A NOVA REFORMA na Revista Época


Resposta de um leitor aos muitos comentários de internet  elogiando a reportagem da Revista Época de Agosto, desejando voltar a ser evangélico antes da teologia da prosperidade:



"Parabéns ao que está acontecendo no Brasil! Essa Teologia da Prosperidade precisa ruir e não vejo a hora de voltar ao:

Tempo em que adolescentes eram obrigados a casar porque transaram;

Tempo em que minha mãe apanhou a vida toda porque era pecado divorciar;

Tempo em que a igreja pulverizava namoros entre crentes e mundanos;

Tempo em que a igreja se sentia a última bolacha do pacote quando interferia num relacionamento íntimo: “pronto agora eu deixo vocês transarem, agora eu considero e determino o casamento de vocês e se eu descobrir que vocês transaram antes, vocês vão se vê comigo...”

Tempo em que o pastor mandava em tudo que se relacionava a vida pessoal dos outros com truculência e arrogância;

Tempo em que não se podia ter TV;

Tempo em que a mulher andava horrorosamente na rua, por causa das proibições de adornos, maquiagens, calça, roupas leves, confortáveis e curtas;

Tempo em éramos incentivados a quebrar nossos vinis de rock;

Tempo em crente era a única espécie digna de ser salva;

Tempo em que crente para ser batizado, tinha que fazer a maior confissão mentirosa de sua vida: “prometo não pecar mais”;

Tempo em que se alguém quisesse fazer algo na igreja, tinha que largar tudo o que a igreja mandasse, mesmo que essas coisas não afetassem na integridade da pessoa;

Uma coisa é certa. Vejo vários pastores dizendo que não são mais evangélicos como forma de manter-se distante de perfis como do Macedão e Cia., porém, isso não tira o rótulo, uma vez que cada “ala” tem suas formas de denegrir a liberdade e abrangência do Evangelho.

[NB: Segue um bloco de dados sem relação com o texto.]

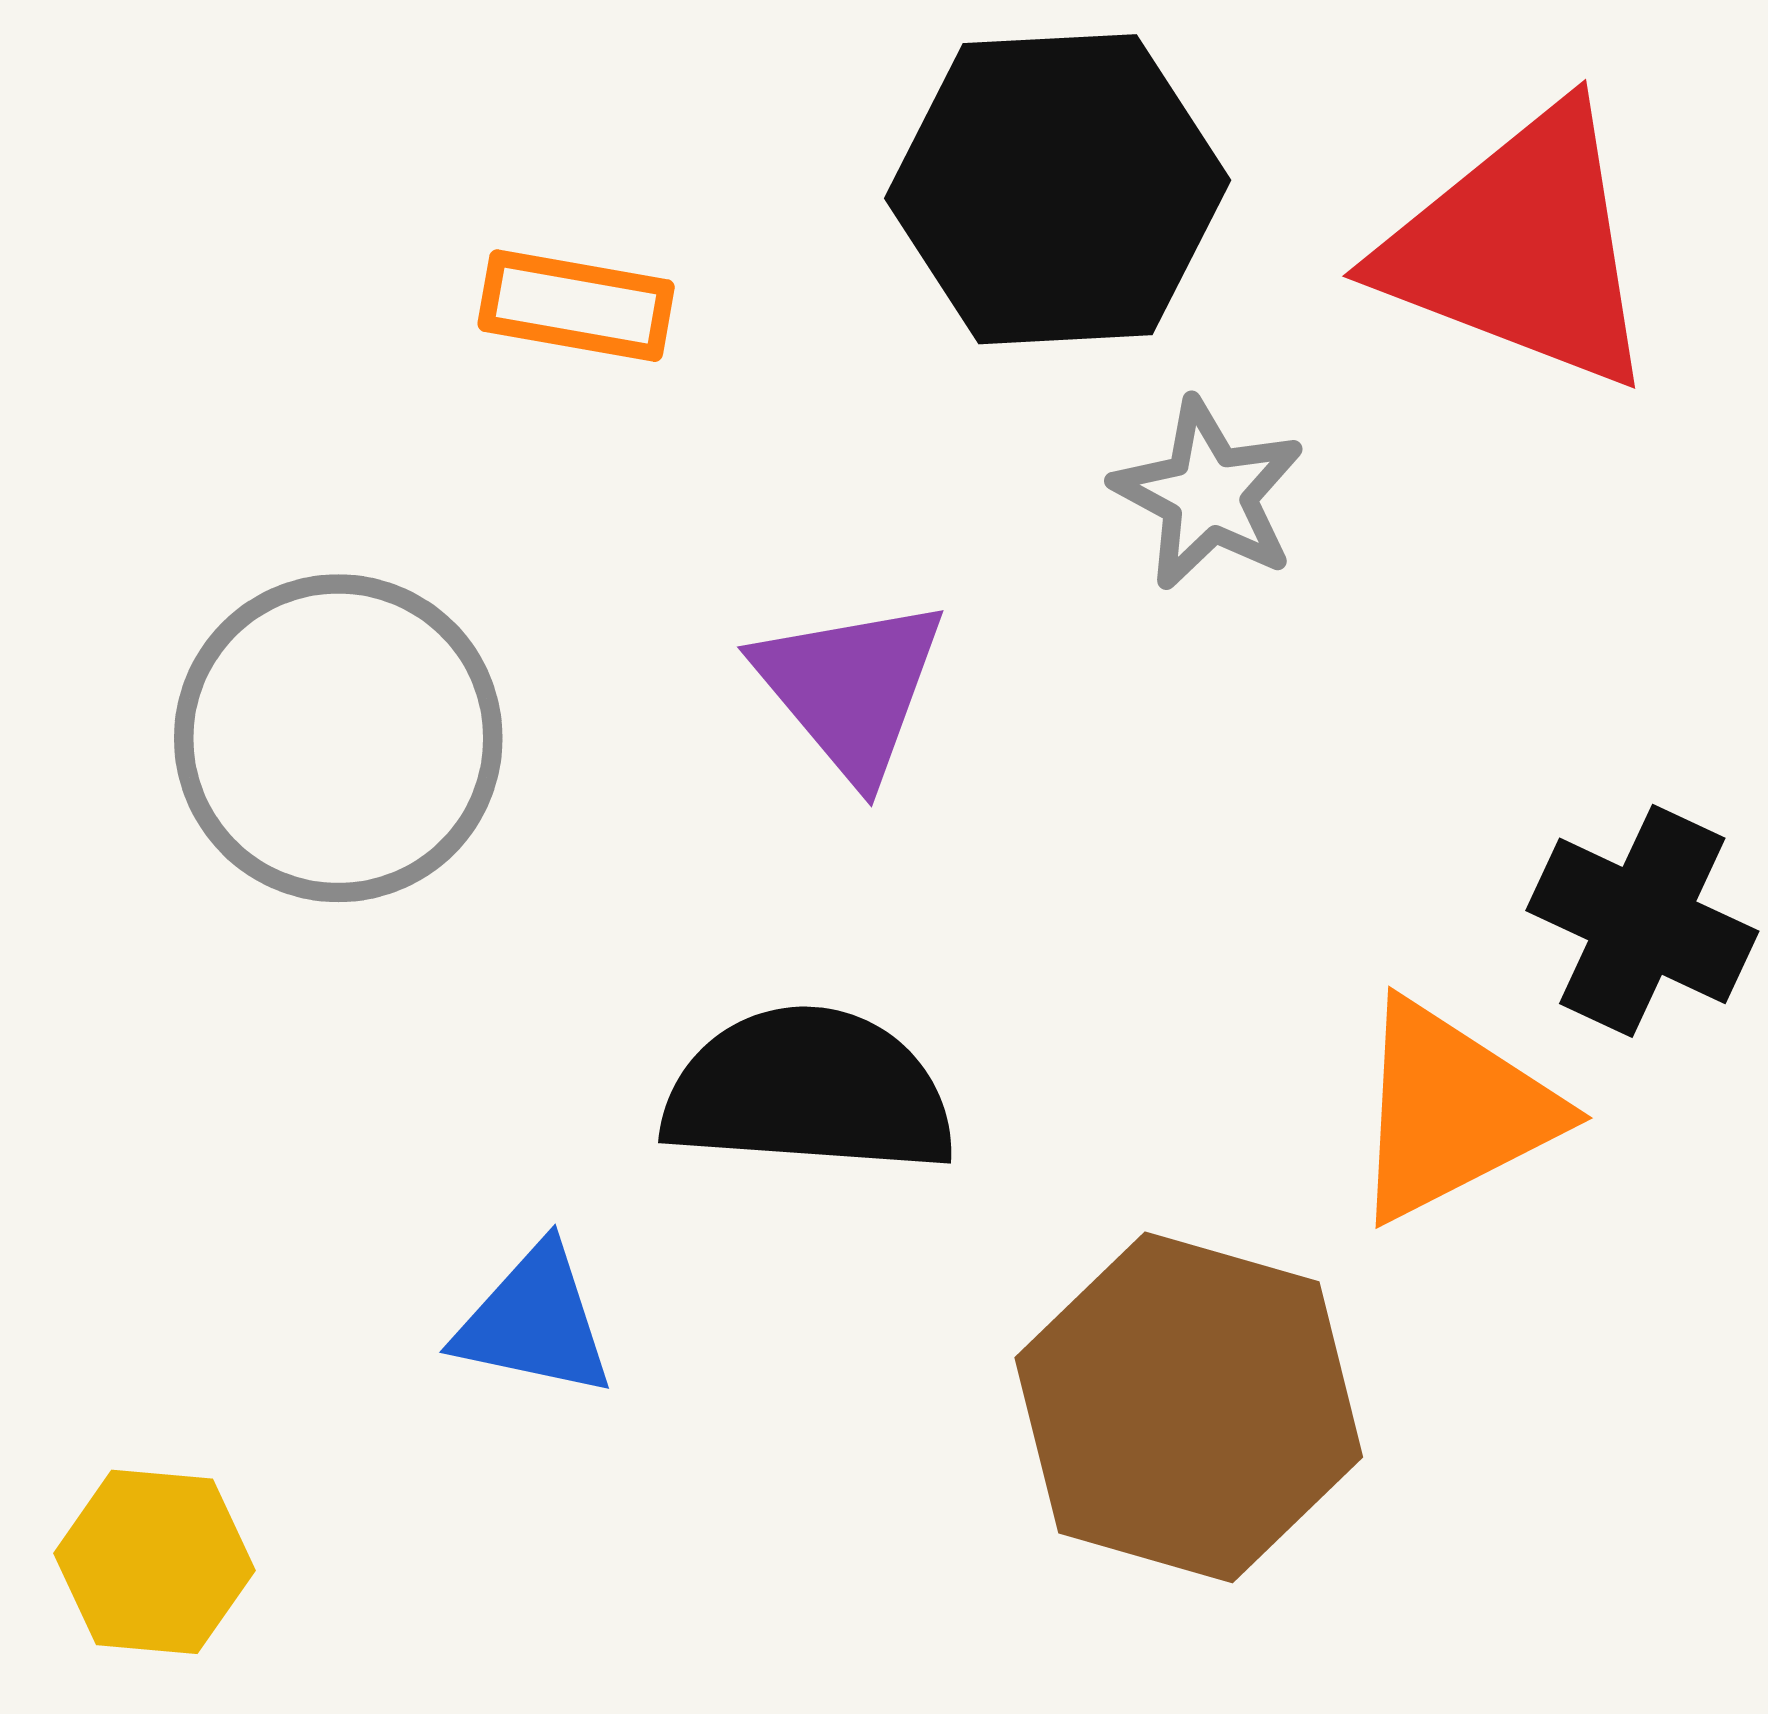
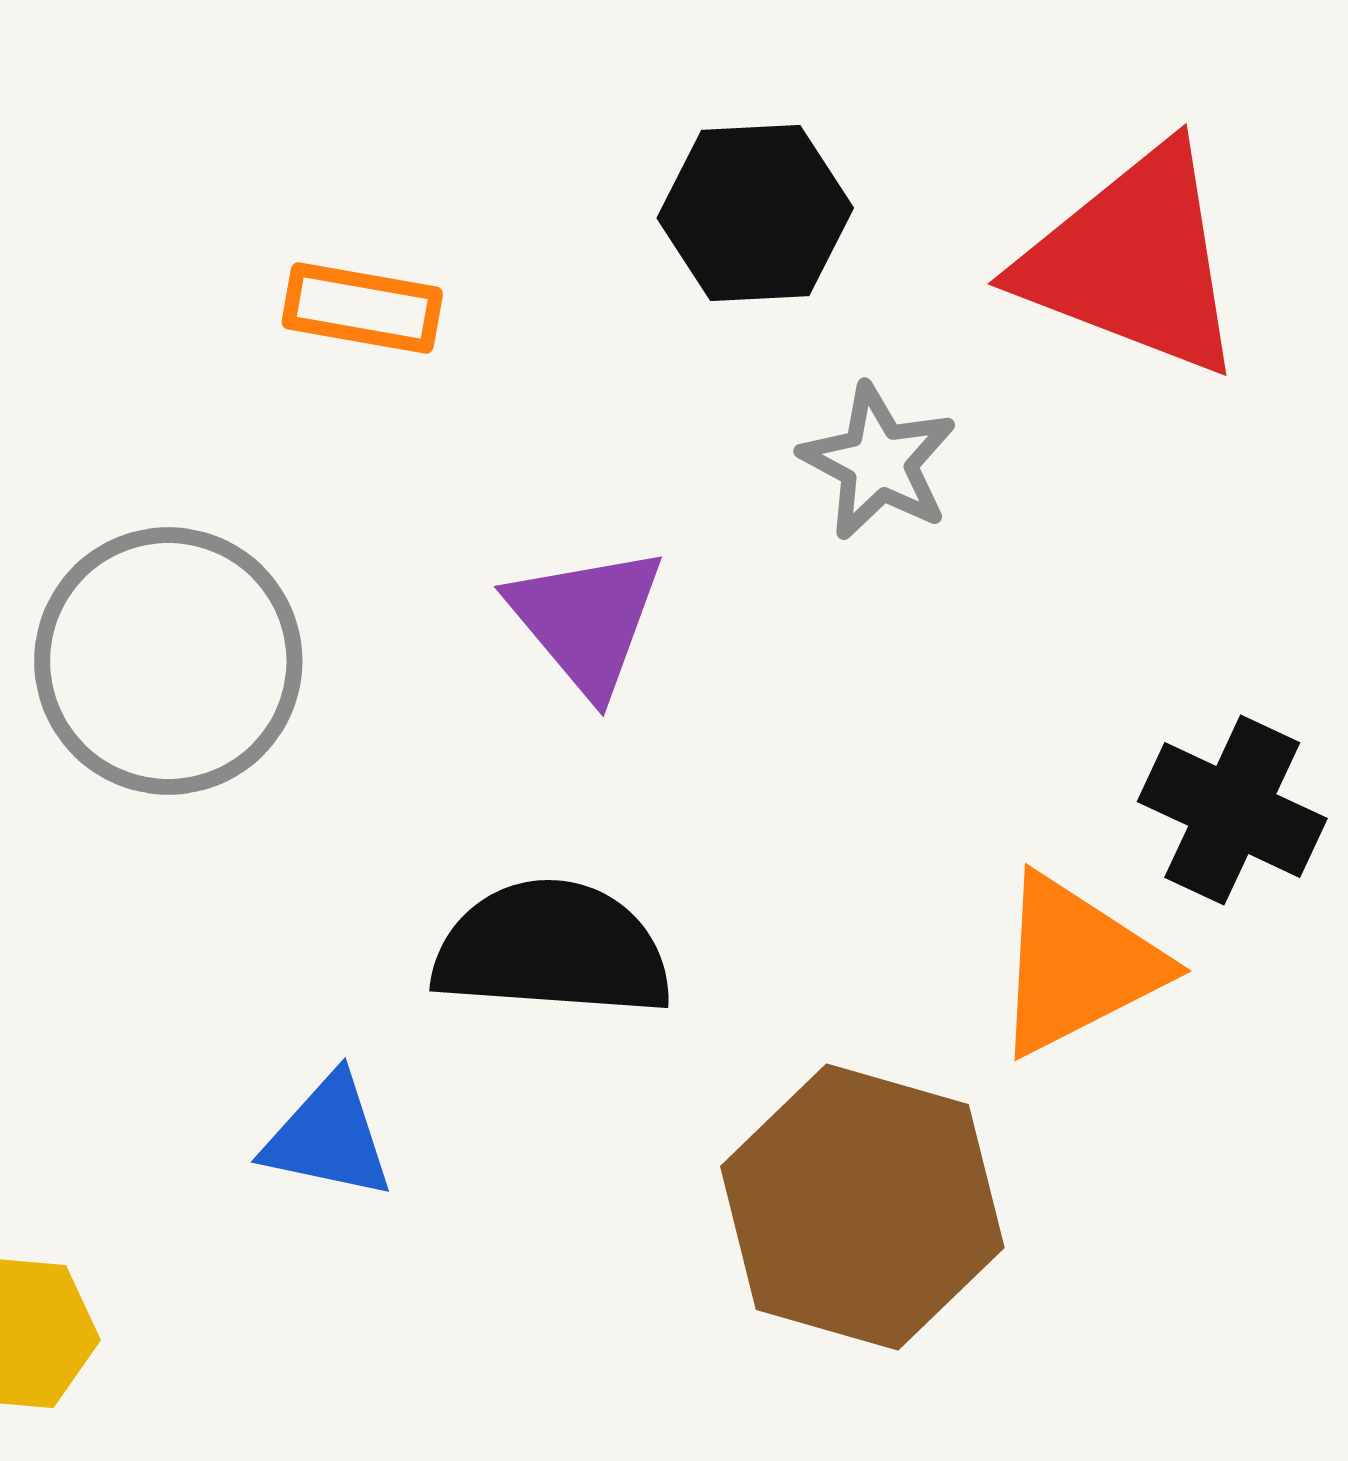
black hexagon: (1058, 189) -> (755, 213), size x0.7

No fim, tanto a ala esquerda, centro e da direita, mesmo a despeito das megas diferenças, todas elas são alas evangélicas que não democratizam o perdão, a misericórdia, o vinde a mim todo vós e a complacência.

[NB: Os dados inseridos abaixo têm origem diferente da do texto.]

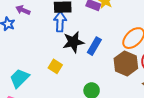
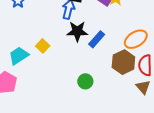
yellow square: (55, 66) -> (43, 46), moved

Todas fecham o seu curral e dão a chave ao seu pastor local que só permite entrar aqueles que lêem a cartilha. Escreveu não leu, o pau comeu.

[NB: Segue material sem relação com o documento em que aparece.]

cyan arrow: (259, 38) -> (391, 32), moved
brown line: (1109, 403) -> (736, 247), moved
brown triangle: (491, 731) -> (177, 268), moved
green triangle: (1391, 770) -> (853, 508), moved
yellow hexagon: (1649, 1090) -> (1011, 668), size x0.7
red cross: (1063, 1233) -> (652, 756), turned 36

Gay, fumantes, amigados e mais um monte de gente, ainda que tenha integridade e amor, não podem sentar à mesa de qualquer uma dessas igrejas! Não pode provar o doce vinho e o pão divino que celebra o Pão Vivo que se repartiu por todos, sem acepção.

Isso é igreja evangélica independente da filosofia e teologia.

Ainda sim, parabenizo aquelas senzalas que permitem seus escravos respirarem, como são os tais pastores citados na revistas."